# WHAT TO DO
Where an entry below contains an image, skip the image and copy the rest exactly.

──────────────────────────────

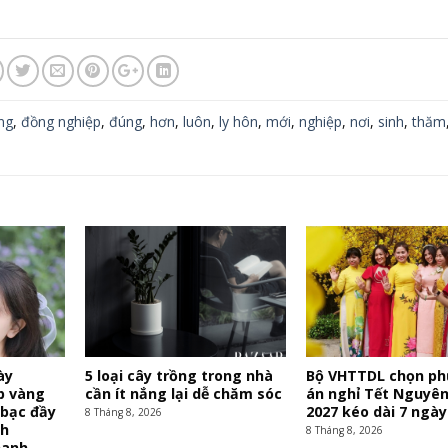
ng
,
đồng nghiệp
,
đúng
,
hơn
,
luôn
,
ly hôn
,
mới
,
nghiệp
,
nơi
,
sinh
,
thăm
ày
5 loại cây trồng trong nhà
Bộ VHTTDL chọn p
áp vàng
cần ít nắng lại dễ chăm sóc
án nghỉ Tết Nguyê
 bạc đầy
2027 kéo dài 7 ngày
8 Tháng 8, 2026
nh
8 Tháng 8, 2026
hanh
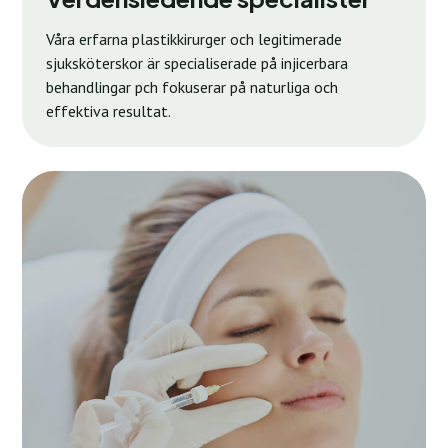
Våra erfarna plastikkirurger och legitimerade
sjuksköterskor är specialiserade på injicerbara
behandlingar pch fokuserar på naturliga och
effektiva resultat.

──────────────────────────────

# TASK ANSWER
ng
,
đồng nghiệp
,
đúng
,
hơn
,
luôn
,
ly hôn
,
mới
,
nghiệp
,
nơi
,
sinh
,
thăm
ày
5 loại cây trồng trong nhà
Bộ VHTTDL chọn p
áp vàng
cần ít nắng lại dễ chăm sóc
án nghỉ Tết Nguyê
 bạc đầy
2027 kéo dài 7 ngày
8 Tháng 8, 2026
nh
8 Tháng 8, 2026
hanh
Våra erfarna plastikkirurger och legitimerade
sjuksköterskor är specialiserade på injicerbara
behandlingar pch fokuserar på naturliga och
effektiva resultat.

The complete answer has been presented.